### PROMPT
Look through the records below, and whenever a line contains "vode", copy it.

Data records

* * * * *

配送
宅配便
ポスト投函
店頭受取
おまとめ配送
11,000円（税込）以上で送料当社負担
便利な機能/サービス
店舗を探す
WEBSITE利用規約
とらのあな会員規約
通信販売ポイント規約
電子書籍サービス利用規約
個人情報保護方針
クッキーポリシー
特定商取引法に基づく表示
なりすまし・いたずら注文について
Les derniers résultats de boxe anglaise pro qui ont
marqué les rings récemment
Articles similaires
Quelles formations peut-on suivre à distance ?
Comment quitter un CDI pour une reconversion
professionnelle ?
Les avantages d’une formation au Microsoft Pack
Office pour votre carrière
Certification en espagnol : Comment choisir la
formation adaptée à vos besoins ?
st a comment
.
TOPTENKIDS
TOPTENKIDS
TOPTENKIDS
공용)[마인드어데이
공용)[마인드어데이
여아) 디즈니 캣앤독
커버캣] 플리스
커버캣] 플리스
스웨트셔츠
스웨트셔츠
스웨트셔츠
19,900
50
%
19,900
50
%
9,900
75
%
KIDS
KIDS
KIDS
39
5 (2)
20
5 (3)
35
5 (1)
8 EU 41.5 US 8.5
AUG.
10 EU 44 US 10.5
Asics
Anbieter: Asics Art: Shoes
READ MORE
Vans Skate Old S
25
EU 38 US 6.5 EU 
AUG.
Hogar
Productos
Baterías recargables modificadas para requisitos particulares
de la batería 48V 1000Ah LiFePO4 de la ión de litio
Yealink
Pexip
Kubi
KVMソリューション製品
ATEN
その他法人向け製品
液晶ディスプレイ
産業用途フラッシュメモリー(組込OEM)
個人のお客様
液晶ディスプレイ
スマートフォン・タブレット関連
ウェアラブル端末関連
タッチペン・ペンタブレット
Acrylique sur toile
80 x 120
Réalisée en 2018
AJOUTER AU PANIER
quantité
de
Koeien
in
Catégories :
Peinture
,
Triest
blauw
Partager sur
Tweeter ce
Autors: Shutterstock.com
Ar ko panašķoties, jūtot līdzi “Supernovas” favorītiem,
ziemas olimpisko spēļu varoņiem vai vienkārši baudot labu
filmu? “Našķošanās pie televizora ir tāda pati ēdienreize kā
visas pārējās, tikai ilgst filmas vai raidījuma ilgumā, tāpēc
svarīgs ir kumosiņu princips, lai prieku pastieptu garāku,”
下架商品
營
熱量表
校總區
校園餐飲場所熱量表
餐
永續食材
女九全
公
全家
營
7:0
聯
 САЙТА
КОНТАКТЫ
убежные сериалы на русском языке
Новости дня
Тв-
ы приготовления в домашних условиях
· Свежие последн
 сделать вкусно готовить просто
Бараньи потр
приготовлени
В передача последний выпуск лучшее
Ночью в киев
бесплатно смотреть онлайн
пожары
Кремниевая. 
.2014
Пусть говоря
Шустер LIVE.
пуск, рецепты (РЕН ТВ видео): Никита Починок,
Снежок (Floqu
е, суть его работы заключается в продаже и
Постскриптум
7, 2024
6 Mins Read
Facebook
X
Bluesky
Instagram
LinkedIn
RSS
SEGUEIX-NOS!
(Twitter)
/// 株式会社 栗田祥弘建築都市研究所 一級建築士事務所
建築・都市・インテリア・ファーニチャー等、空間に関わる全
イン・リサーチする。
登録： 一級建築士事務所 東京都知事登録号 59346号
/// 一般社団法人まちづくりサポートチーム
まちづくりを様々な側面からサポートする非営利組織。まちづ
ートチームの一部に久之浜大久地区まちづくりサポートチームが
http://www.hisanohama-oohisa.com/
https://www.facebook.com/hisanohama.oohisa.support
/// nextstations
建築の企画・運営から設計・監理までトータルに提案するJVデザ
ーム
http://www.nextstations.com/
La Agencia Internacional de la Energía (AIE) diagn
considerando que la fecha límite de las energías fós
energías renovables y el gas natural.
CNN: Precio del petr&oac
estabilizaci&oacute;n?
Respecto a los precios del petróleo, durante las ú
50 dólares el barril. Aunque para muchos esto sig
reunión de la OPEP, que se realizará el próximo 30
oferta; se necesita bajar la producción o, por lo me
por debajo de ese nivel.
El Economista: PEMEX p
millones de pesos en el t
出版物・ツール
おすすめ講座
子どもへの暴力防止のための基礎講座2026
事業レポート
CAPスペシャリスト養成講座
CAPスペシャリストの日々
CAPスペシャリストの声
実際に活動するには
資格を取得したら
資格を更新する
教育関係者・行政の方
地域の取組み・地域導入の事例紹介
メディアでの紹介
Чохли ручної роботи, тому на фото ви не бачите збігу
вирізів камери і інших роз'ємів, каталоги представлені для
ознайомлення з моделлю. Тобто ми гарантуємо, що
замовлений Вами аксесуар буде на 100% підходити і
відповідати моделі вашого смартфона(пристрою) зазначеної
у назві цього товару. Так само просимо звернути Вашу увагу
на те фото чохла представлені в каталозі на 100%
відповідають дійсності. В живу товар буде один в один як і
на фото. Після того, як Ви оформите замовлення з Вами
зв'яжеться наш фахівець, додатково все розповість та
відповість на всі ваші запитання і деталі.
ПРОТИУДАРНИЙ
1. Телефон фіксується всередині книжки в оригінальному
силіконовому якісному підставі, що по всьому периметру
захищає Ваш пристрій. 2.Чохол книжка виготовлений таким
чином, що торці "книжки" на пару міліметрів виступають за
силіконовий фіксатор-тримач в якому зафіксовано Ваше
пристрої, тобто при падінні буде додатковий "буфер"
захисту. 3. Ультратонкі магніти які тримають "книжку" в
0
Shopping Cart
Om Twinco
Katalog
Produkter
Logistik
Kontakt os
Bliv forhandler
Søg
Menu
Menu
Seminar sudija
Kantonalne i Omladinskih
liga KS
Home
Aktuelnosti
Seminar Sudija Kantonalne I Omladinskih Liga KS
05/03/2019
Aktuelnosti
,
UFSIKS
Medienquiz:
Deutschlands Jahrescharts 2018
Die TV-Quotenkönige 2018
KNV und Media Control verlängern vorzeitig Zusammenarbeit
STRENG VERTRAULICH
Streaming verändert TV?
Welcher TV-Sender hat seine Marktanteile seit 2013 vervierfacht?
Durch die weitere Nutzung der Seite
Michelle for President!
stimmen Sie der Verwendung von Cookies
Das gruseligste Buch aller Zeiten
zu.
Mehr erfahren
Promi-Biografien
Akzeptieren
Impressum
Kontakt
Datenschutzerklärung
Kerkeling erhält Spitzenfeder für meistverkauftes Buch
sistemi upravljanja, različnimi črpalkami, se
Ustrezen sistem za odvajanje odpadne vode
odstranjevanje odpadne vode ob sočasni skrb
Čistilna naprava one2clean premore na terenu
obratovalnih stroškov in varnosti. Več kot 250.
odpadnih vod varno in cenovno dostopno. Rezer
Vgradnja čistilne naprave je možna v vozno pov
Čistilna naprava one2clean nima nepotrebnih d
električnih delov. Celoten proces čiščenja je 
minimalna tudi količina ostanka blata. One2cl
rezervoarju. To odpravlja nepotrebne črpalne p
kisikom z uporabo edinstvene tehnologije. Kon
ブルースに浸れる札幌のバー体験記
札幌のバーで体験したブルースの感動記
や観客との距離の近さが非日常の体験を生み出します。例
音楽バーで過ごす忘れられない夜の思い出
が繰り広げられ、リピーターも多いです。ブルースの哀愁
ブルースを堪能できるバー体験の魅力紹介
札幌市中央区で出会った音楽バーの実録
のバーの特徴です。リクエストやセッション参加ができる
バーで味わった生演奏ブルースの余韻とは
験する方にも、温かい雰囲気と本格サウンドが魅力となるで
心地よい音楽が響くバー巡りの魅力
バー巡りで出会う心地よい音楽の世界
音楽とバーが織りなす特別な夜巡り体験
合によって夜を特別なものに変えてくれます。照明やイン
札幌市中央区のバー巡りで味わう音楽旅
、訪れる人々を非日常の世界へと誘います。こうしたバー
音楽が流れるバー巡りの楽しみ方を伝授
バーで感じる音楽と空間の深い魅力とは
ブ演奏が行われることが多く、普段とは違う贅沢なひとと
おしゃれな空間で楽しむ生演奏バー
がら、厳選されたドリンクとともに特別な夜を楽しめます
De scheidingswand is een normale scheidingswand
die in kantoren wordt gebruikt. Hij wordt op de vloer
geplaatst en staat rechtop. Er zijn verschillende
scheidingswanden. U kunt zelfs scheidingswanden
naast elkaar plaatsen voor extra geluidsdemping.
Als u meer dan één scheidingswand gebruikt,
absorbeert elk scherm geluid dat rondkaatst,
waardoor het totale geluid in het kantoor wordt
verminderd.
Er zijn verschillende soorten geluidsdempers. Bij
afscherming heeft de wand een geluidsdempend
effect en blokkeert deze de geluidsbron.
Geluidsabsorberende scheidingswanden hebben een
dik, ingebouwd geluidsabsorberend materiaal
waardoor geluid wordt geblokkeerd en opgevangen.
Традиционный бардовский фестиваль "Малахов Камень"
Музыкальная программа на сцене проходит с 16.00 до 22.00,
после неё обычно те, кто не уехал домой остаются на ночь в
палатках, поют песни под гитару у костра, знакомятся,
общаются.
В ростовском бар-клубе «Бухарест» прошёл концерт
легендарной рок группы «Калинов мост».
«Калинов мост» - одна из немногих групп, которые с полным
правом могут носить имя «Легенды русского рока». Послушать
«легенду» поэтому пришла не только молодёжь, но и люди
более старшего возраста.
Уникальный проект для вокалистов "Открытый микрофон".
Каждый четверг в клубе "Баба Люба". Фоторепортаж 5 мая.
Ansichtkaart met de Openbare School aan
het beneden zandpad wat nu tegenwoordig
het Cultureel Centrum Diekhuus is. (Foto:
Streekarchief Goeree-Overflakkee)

* * * * *

### REPLY TO THE TASK
Ustrezen sistem za odvajanje odpadne vode
odstranjevanje odpadne vode ob sočasni skrb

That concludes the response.